Eşinle Alakadar Ol

Eşinle Alakadar Ol

“Yirmi dört makamda, şarkı çalan çalgıcıya

Dinleyen yoksa, çalgısı yük olur.

Aklına ne yanık bir nağme gelir,

Ne de on parmağını çalgı çalarken oynatası gelir.” diyor Mevlana.

– Mesaj alınmıştır. Kadın kocasından iltifat görmezse, hiçbir maharetini ortaya dökmez, diyorsunuz.

– Kadınlar için alaka, sevgi demektir. O senin hayat arkadaşın ve iltifatını en çok hak eden kişi. Kadınların evlenme sebebi bir erkeğin sevgisine olan ihtiyaçlarındandır, yoksa babalarının evinde aç kaldıkları için değil. Bir erkek kadının karnını ne kadar doyurursa doyursun, sevgiden mahrum bırakıyorsa, aç bırakıyor demektir.

esinle alakadar ol

– Şirin bu dediklerinize “psikolojik şiddet” diyor.

– Evet, bence de “şiddet” bu. Şiddet deyince akla hep dayak gelir; ama kadın psikolojisi göz önüne alındığında, bir erkeğin kadını ihmal etmesi daha ağır bir şiddettir. “Hissî şiddet” kadın ruhunu yaralar; fiziki şiddet ise bedenini. Kadın için ruhunun yaralanması daha ağırdır.

– Kadınlar “Benimle alakadar olmuyorsun!” derken aslında tam olarak ne demek istiyorlar?

– Bana zaman ayır, demek istiyor.
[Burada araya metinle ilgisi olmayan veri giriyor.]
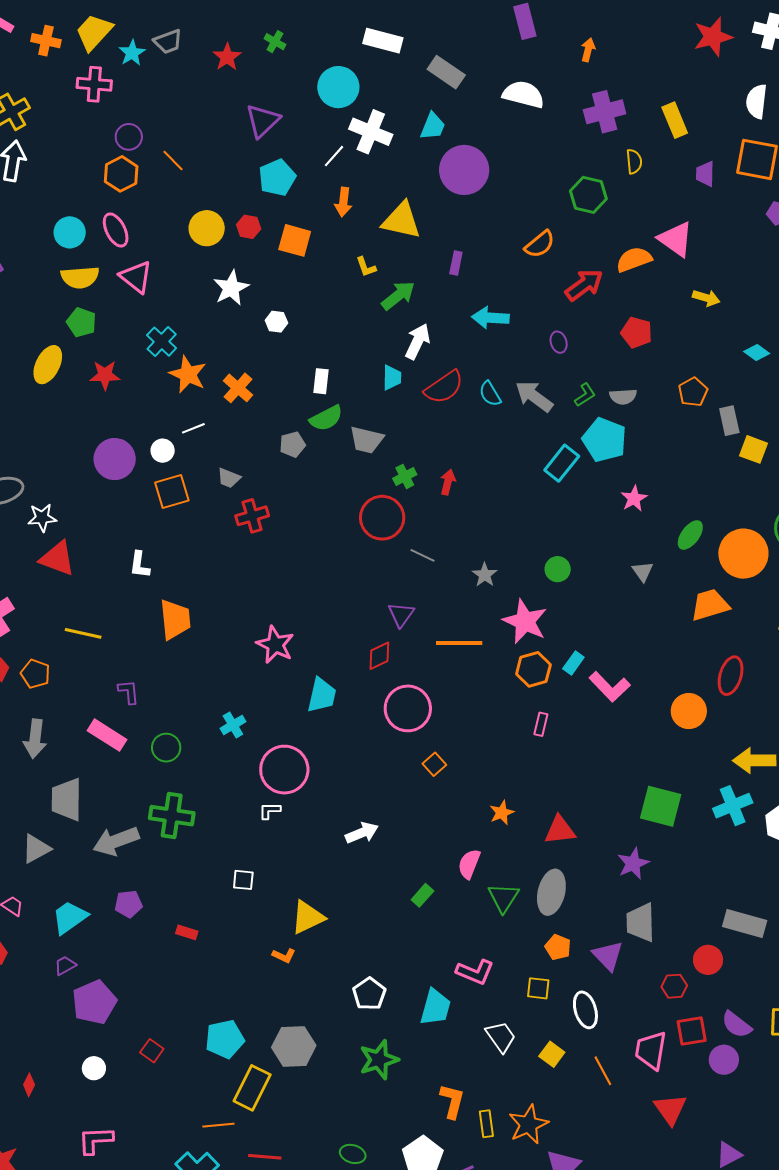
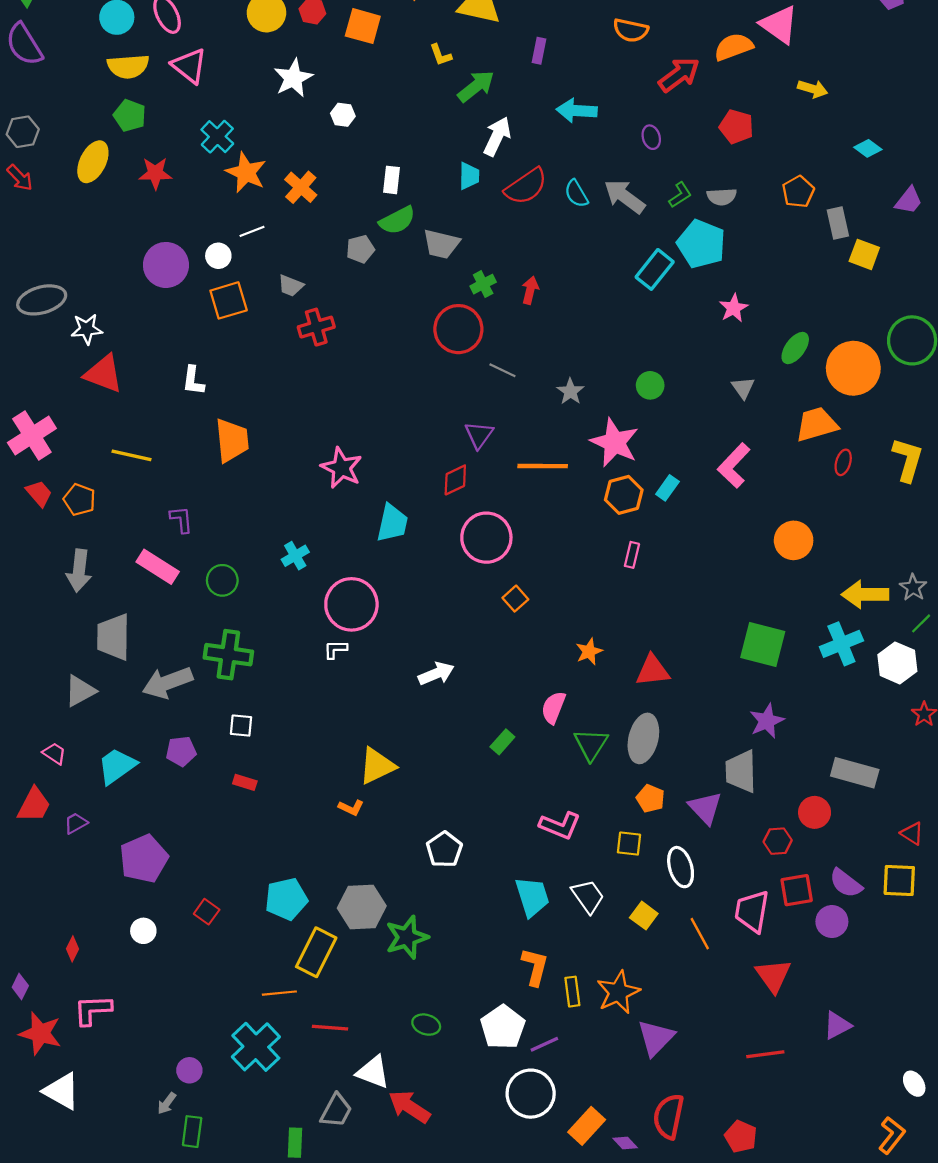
orange semicircle: (540, 244) -> (631, 30), turned 52
red ellipse: (731, 676) -> (843, 462), moved, size x0.6
pink L-shape: (610, 687) -> (734, 465), moved, turned 87
purple star: (633, 864) -> (767, 721), moved
white square: (243, 880) -> (241, 726), moved
purple trapezoid: (65, 965) -> (76, 823), moved
cyan trapezoid: (435, 1007) -> (532, 897), moved, turned -33
green star: (379, 1060) -> (407, 937), moved
pink L-shape: (96, 1140) -> (93, 1010), moved

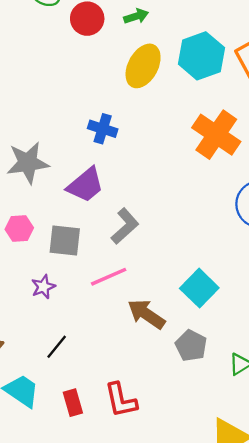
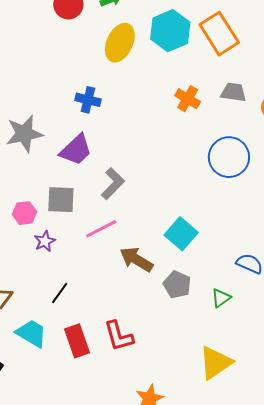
orange cross: (216, 135) -> (188, 99), size x0.6
pink hexagon: (19, 228) -> (24, 213), moved
red rectangle: (73, 403) -> (77, 341), size x1.4

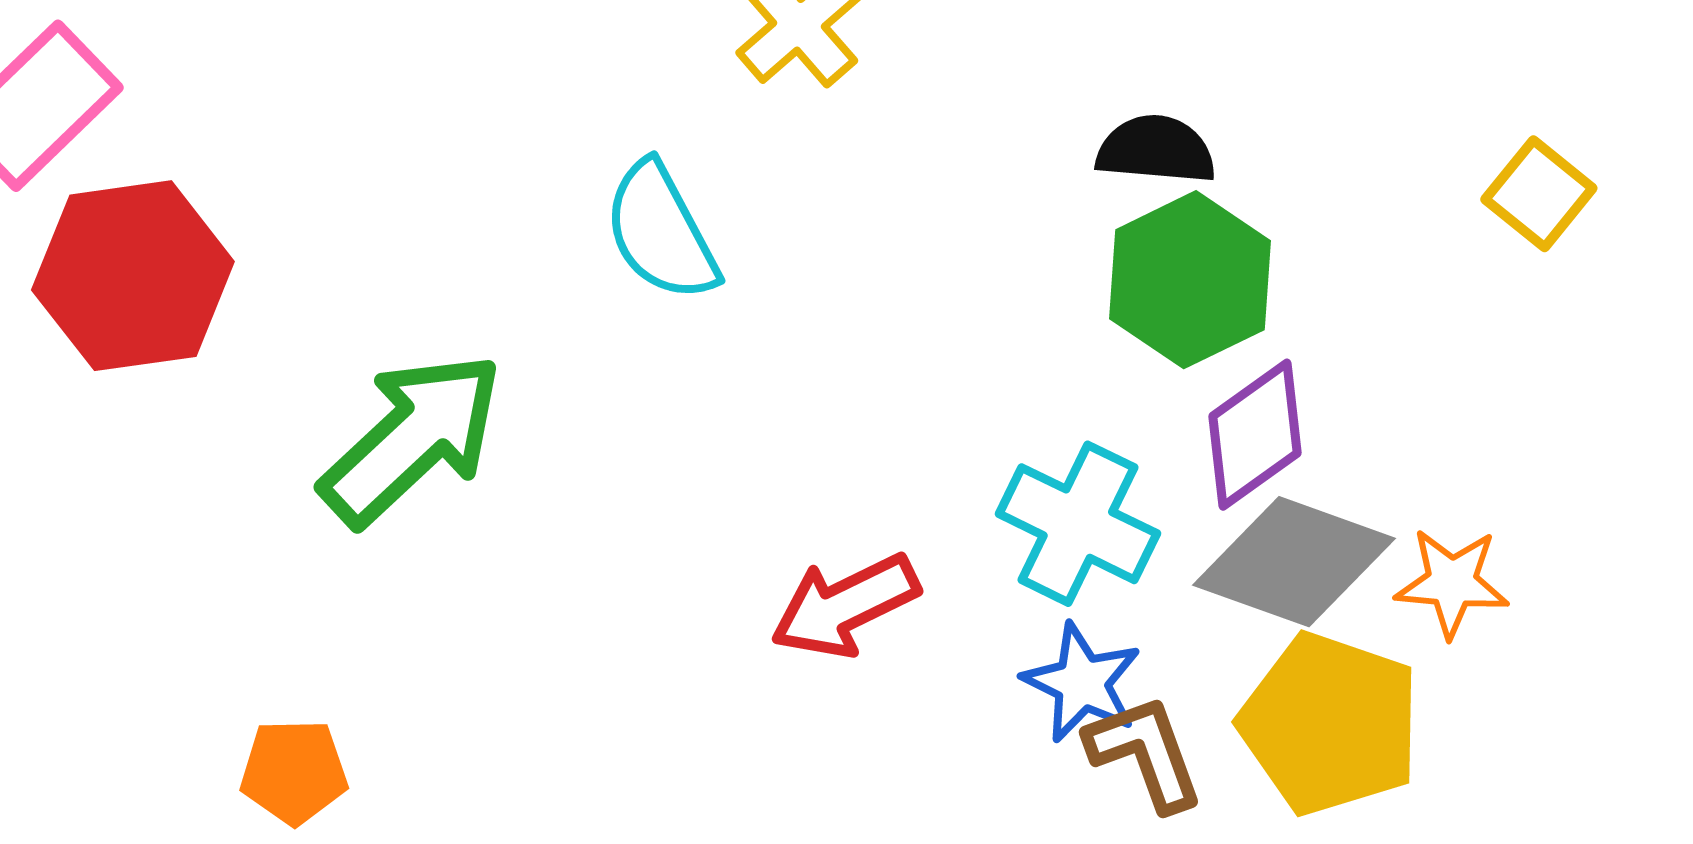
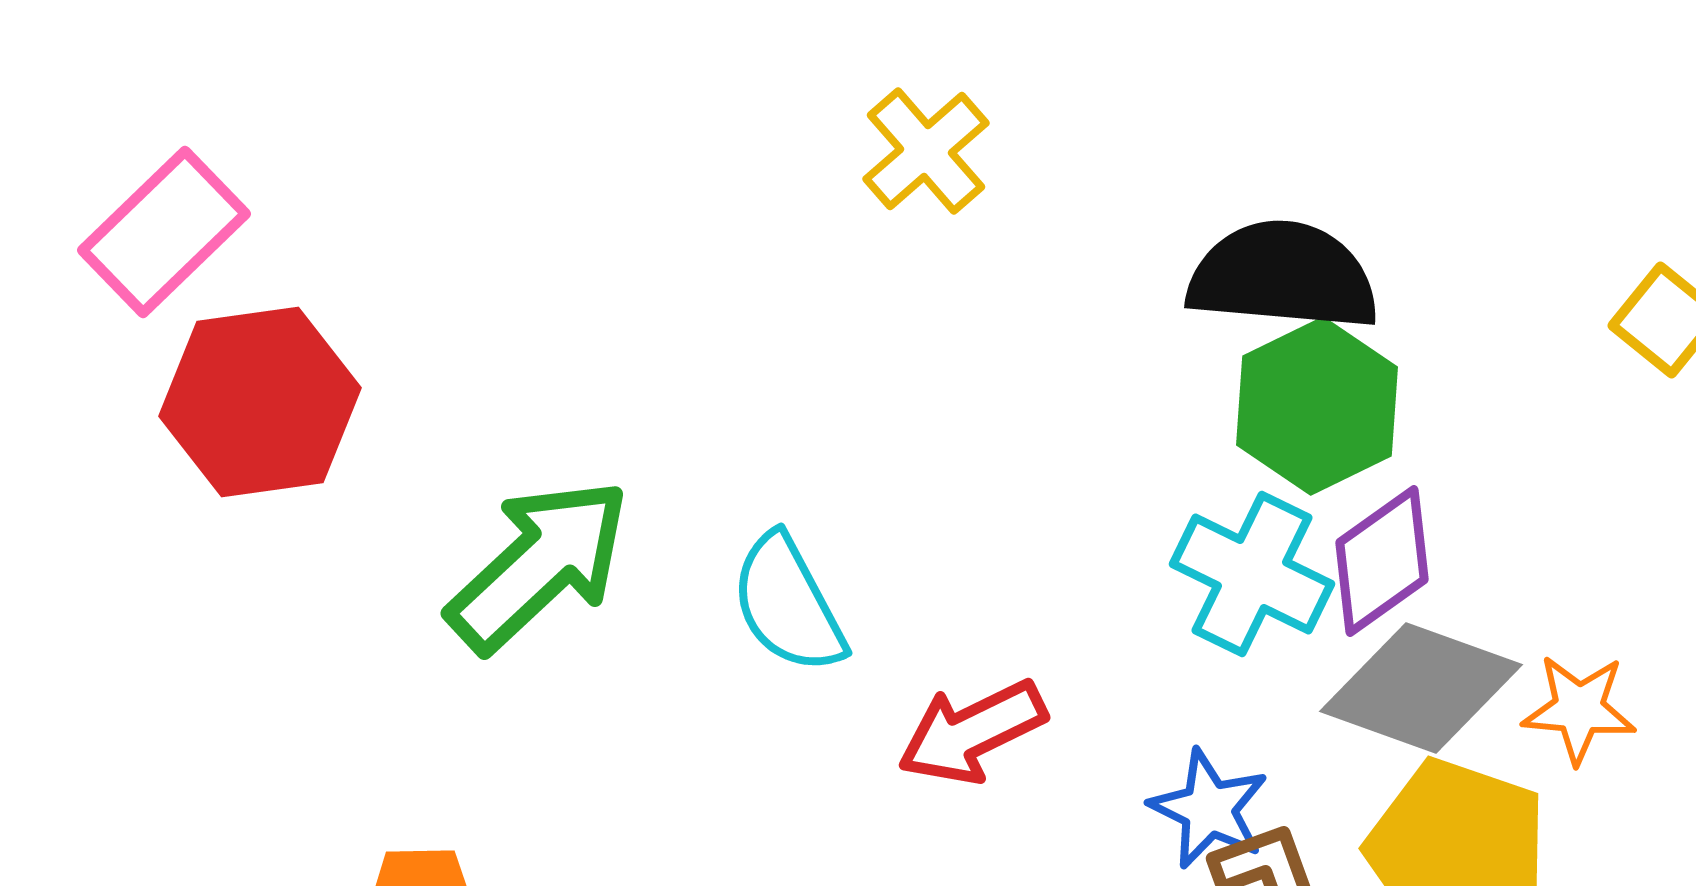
black semicircle: (1156, 150) -> (1283, 276), size x1.6
cyan semicircle: (661, 232) -> (788, 604), moved
cyan cross: (1078, 524) -> (1252, 574), moved

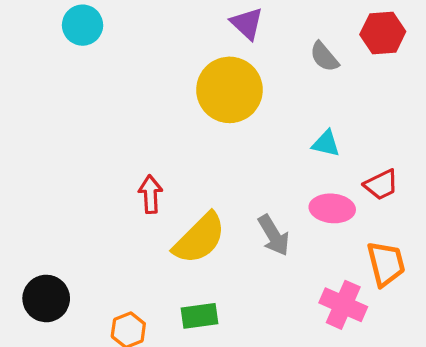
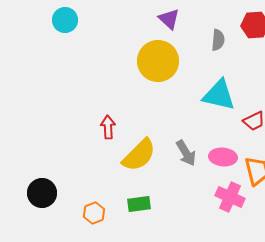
gray semicircle: (324, 57) -> (218, 40), turned -135
cyan triangle: (326, 144) -> (219, 95), size x1.8
pink ellipse: (332, 208) -> (223, 157), moved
Kadınların konuşma ve paylaşma ihtiyacı çoktur. Bir erkek her akşam karısına kısa da olsa hususi zaman ayırmalı, onu dinlemeli, onunla konuşmalıdır. İnsanlar “televizyon” denilen “aile düşmanı” sayesinde harala gürele yaşayıp gidiyorlar.

Erkek işten geliyor, yemeğini yiyor, biraz habere bakayım, memlekette neler olmuş, diye açtığı televizyonun karşısında saatlerce kalıyor. Haberler bitiyor, spor haberleri, haber programları başlıyor. Bu arada babasının alakasına ihtiyacı olan çocuklara “Gürültü yapmayın!” diye kızıyor. Çay ve meyve getiren karısının yüzüne bile bakmıyor. Onunla sohbet etmeye çalışan karısına, gözünü televizyondan ayırmadan kısa kısa cevaplar veriyor. Kadın da bakıyor bir muhabbet yok, diğer odaya gidip dizi film seyrediyor.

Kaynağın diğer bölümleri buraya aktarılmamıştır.